WHAT TO DO >> Reproduce every line below exactly as written; do not include the images.

[Transcribed page contents]
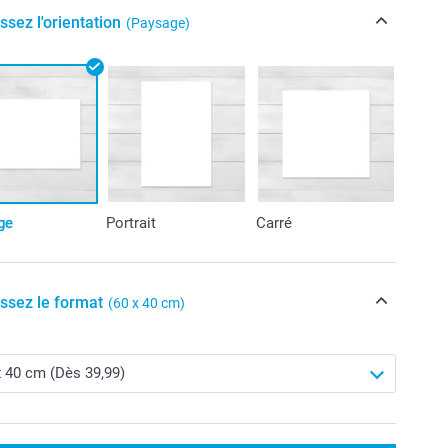
ssez l'orientation
(Paysage)
ge
Portrait
Carré
issez le format
(60 x 40 cm)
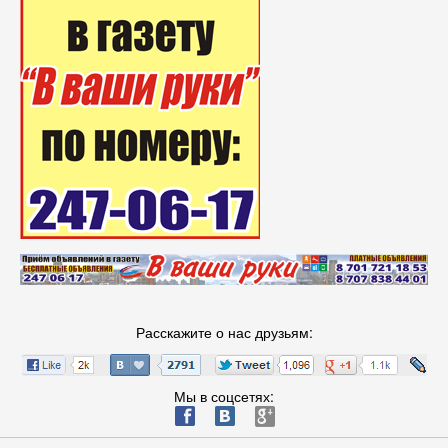
Расскажите о нас друзьям:
Мы в соцсетях:
ä
æ
è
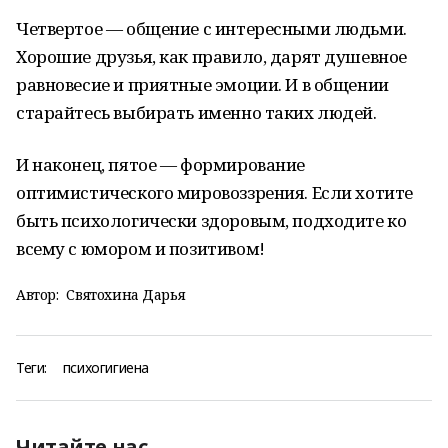
Четвертое — общение с интересными людьми.
Хорошие друзья, как правило, дарят душевное
равновесие и приятные эмоции. И в общении
старайтесь выбирать именно таких людей.
И наконец, пятое — формирование
оптимистического мировоззрения. Если хотите
быть психологически здоровым, подходите ко
всему с юмором и позитивом!
Автор:
Святохина Дарья
Теги:
психогигиена
Читайте нас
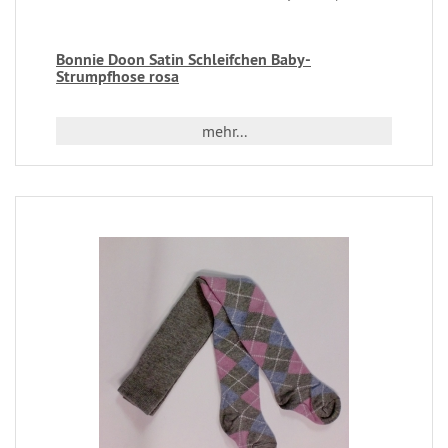
Bonnie Doon Satin Schleifchen Baby-
Strumpfhose rosa
mehr...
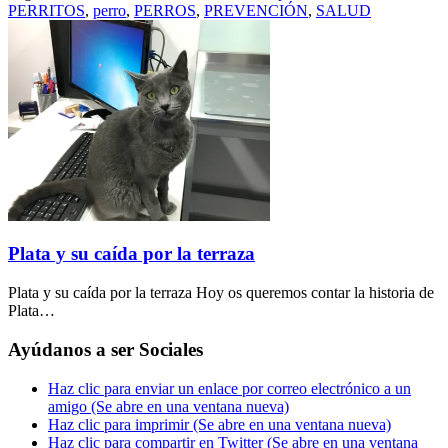
PERRITOS
,
perro
,
PERROS
,
PREVENCIÓN
,
SALUD
Plata y su caída por la terraza
Plata y su caída por la terraza Hoy os queremos contar la historia de
Plata…
Ayúdanos a ser Sociales
Haz clic para enviar un enlace por correo electrónico a un
amigo (Se abre en una ventana nueva)
Haz clic para imprimir (Se abre en una ventana nueva)
Haz clic para compartir en Twitter (Se abre en una ventana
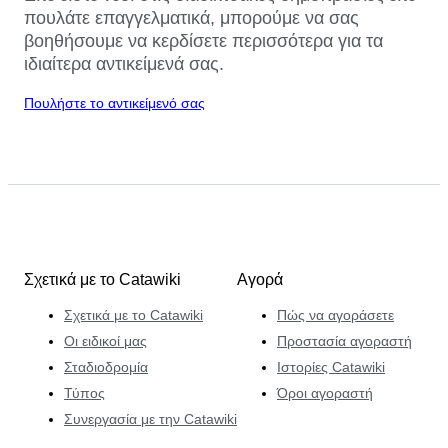
πουλάτε επαγγελματικά, μπορούμε να σας
βοηθήσουμε να κερδίσετε περισσότερα για τα
ιδιαίτερα αντικείμενά σας.
Πουλήστε το αντικείμενό σας
Σχετικά με το Catawiki
Αγορά
Σχετικά με το Catawiki
Πώς να αγοράσετε
Οι ειδικοί μας
Προστασία αγοραστή
Σταδιοδρομία
Ιστορίες Catawiki
Τύπος
Όροι αγοραστή
Συνεργασία με την Catawiki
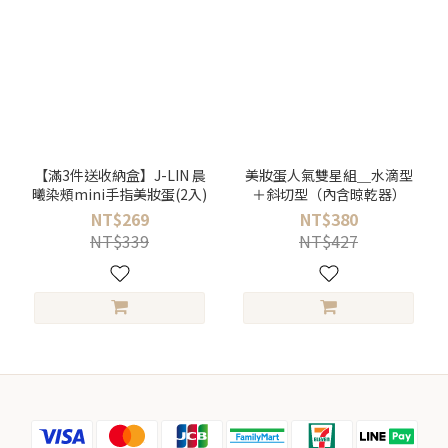
【滿3件送收納盒】J-LIN 晨
美妝蛋人氣雙星組＿水滴型
曦染頰mini手指美妝蛋(2入)
＋斜切型（內含晾乾器）
NT$269
NT$380
NT$339
NT$427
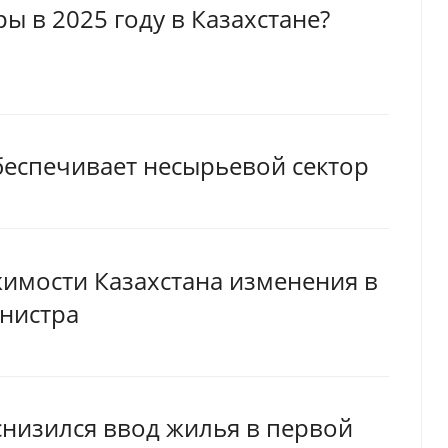
ры в 2025 году в Казахстане?
беспечивает несырьевой сектор
жимости Казахстана изменения в
инистра
 снизился ввод жилья в первой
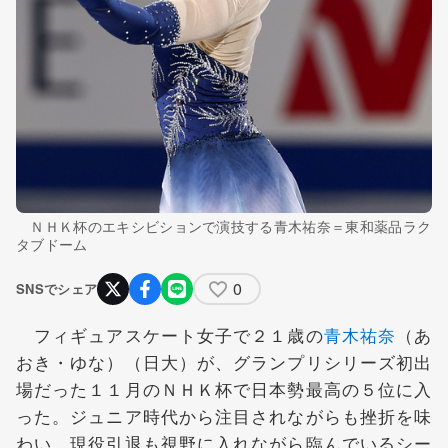
ＮＨＫ杯のエキシビションで演技する青木祐奈＝東和薬品ラク
タブドーム
0
SNSでシェア
フィギュアスケート女子で２１歳の
青木祐奈
（あ
おき・ゆな）（日大）が、グランプリシリーズ初出
場だった１１月のＮＨＫ杯で日本勢最高の５位に入
った。ジュニア時代から注目されながらも挫折を味
わい、現役引退も視野に入れながら臨んでいるシー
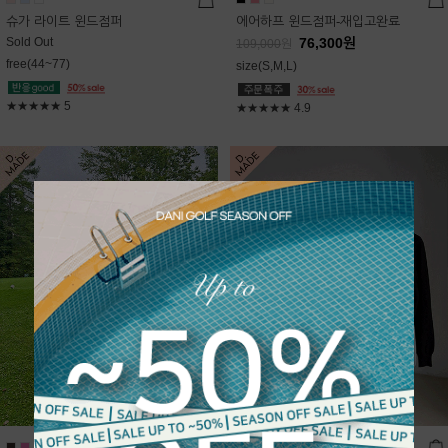
슈가 라이트 윈드점퍼
에어하프 윈드점퍼-재입고완료
Sold Out
76,300
원
109,000
원
free(44~77)
size(S,M,L)
★★★★★
5
★★★★★
4.9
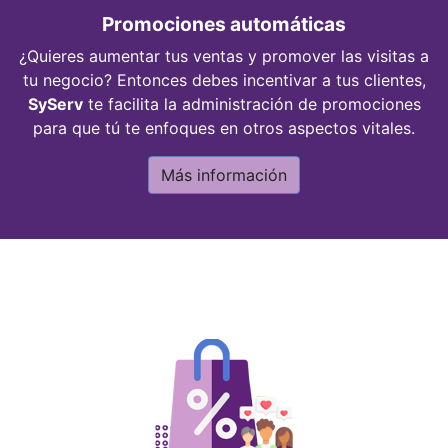
Promociones automáticas
¿Quieres aumentar tus ventas y promover las visitas a
tu negocio? Entonces debes incentivar a tus clientes,
SyServ
te facilita la administración de promociones
para que tú te enfoques en otros aspectos vitales.
Más información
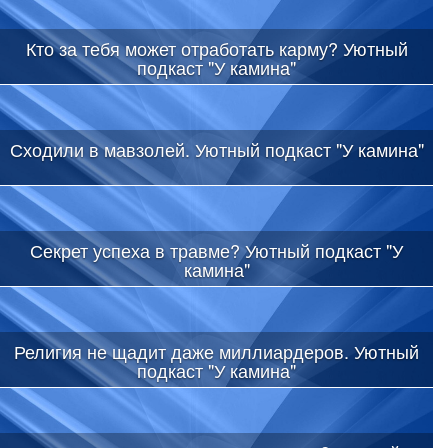
Кто за тебя может отработать карму? Уютный
подкаст "У камина"
Сходили в мавзолей. Уютный подкаст "У камина"
Секрет успеха в травме? Уютный подкаст "У
камина"
Религия не щадит даже миллиардеров. Уютный
подкаст "У камина"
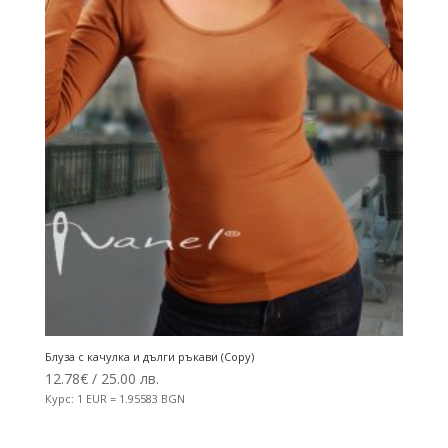
Блуза с качулка и дълги ръкави (Copy)
12.78
€
/ 25.00 лв.
Курс: 1 EUR = 1.95583 BGN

TASK ANSWER >>
ssez l'orientation
(Paysage)
ge
Portrait
Carré
issez le format
(60 x 40 cm)
Расскажите о нас друзьям:
Мы в соцсетях:
ä
æ
è
Четвертое — общение с интересными людьми.
Хорошие друзья, как правило, дарят душевное
равновесие и приятные эмоции. И в общении
старайтесь выбирать именно таких людей.
И наконец, пятое — формирование
оптимистического мировоззрения. Если хотите
быть психологически здоровым, подходите ко
всему с юмором и позитивом!
Автор:
Святохина Дарья
Теги:
психогигиена
Читайте нас
Bonnie Doon Satin Schleifchen Baby-
Strumpfhose rosa
mehr...
PERRITOS
,
perro
,
PERROS
,
PREVENCIÓN
,
SALUD
Plata y su caída por la terraza
Plata y su caída por la terraza Hoy os queremos contar la historia de
Plata…
Ayúdanos a ser Sociales
Haz clic para enviar un enlace por correo electrónico a un
amigo (Se abre en una ventana nueva)
Haz clic para imprimir (Se abre en una ventana nueva)
Haz clic para compartir en Twitter (Se abre en una ventana
πουλάτε επαγγελματικά, μπορούμε να σας
βοηθήσουμε να κερδίσετε περισσότερα για τα
ιδιαίτερα αντικείμενά σας.
Πουλήστε το αντικείμενό σας
Σχετικά με το Catawiki
Αγορά
Σχετικά με το Catawiki
Πώς να αγοράσετε
Οι ειδικοί μας
Προστασία αγοραστή
Σταδιοδρομία
Ιστορίες Catawiki
Τύπος
Όροι αγοραστή
Συνεργασία με την Catawiki
【滿3件送收納盒】J-LIN 晨
美妝蛋人氣雙星組＿水滴型
曦染頰mini手指美妝蛋(2入)
＋斜切型（內含晾乾器）
NT$269
NT$380
NT$339
NT$427
ры в 2025 году в Казахстане?
беспечивает несырьевой сектор
жимости Казахстана изменения в
инистра
 снизился ввод жилья в первой
ＮＨＫ杯のエキシビションで演技する青木祐奈＝東和薬品ラク
タブドーム
0
SNSでシェア
フィギュアスケート女子で２１歳の
青木祐奈
（あ
おき・ゆな）（日大）が、グランプリシリーズ初出
場だった１１月のＮＨＫ杯で日本勢最高の５位に入
った。ジュニア時代から注目されながらも挫折を味
わい、現役引退も視野に入れながら臨んでいるシー
슈가 라이트 윈드점퍼
에어하프 윈드점퍼-재입고완료
Sold Out
76,300
원
109,000
원
free(44~77)
size(S,M,L)
★★★★★
5
★★★★★
4.9
Promociones automáticas
¿Quieres aumentar tus ventas y promover las visitas a
tu negocio? Entonces debes incentivar a tus clientes,
SyServ
te facilita la administración de promociones
para que tú te enfoques en otros aspectos vitales.
Más información
Кто за тебя может отработать карму? Уютный
подкаст "У камина"
Сходили в мавзолей. Уютный подкаст "У камина"
Секрет успеха в травме? Уютный подкаст "У
камина"
Религия не щадит даже миллиардеров. Уютный
подкаст "У камина"
Блуза с качулка и дълги ръкави (Copy)
12.78
€
/ 25.00 лв.
Курс: 1 EUR = 1.95583 BGN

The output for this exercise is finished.